Fire on the US-Canadian Border Grows Larger
After crossing into Canada over the weekend and causing evacuations, a second massive fire in northern Washington state continued expanding in size. The Eagle Bluff Fire started on Saturday in Okanogan County, Washington, and has already spread across the border into British Columbia, where it has scorched thousands of acres.
Temperatures in the 90s and a predicted change in wind direction on Tuesday could create what officials are calling a day of “active fire behavior,” which could greatly increase the fire’s perimeter. The United States side of the fire has grown to 15,349 acres and is just 10% contained, as of Tuesday morning.

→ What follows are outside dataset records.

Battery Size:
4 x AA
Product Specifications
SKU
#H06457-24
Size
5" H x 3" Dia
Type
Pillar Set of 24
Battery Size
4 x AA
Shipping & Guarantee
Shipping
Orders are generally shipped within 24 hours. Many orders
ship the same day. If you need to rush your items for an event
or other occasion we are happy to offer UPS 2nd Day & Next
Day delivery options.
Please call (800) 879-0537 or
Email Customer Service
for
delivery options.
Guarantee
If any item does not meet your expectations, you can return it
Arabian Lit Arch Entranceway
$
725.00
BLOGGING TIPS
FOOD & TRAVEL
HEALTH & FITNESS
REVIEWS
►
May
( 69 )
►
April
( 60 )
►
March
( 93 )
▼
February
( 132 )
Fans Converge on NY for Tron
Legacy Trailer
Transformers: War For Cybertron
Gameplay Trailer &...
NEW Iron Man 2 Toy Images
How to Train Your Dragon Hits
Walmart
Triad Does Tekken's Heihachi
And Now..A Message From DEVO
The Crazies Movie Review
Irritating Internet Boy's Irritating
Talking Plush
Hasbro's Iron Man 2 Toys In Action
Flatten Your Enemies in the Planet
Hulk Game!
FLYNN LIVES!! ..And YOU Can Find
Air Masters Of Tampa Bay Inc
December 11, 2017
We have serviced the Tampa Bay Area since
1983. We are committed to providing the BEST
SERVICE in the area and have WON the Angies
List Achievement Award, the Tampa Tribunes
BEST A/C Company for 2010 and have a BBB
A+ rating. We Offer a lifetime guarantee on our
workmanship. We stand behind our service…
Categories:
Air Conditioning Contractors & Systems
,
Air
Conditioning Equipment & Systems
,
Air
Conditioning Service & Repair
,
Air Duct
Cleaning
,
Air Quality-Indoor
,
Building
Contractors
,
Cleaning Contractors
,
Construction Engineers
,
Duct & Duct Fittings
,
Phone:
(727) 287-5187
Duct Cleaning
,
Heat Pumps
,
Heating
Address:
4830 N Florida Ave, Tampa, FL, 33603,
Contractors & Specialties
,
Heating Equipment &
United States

According to the British Columbia Wildfire Service, more than 3,500 acres had been lost on the Canadian side. Regional District of Okanagan-Similkameen (RDOS) information officer Erick Thompson said at a press conference on Monday that 192 properties in Osoyoos and regions south of the town inside the RDOS were under mandatory evacuation orders.
There were additional evacuation orders for 2,635. At one point, the blaze was approaching a border patrol station in Oroville, Washington. “The #Oroville #BorderPatrol Station in #SpokanSector had a close call with a wildland fire that reached the outer fence of the property,” the US Border Patrol Spokane Sector said on Facebook.
“We are thankful for the wildland firefighters working to protect us and our community.” Another fire broke out on Monday afternoon in the Spokane, Washington, area, forcing the evacuation of at least 20 residences. According to the Washington State Department of Natural Resources, the West Hallett Fire had burnt 200 acres by Monday night with no signs of being contained.
As of Monday morning, the US Forest Service tweeted that only 5% of the Hayden Fire in the Salmon-Challis National Forest, located about 19 miles west of Leadore, Idaho, had been contained.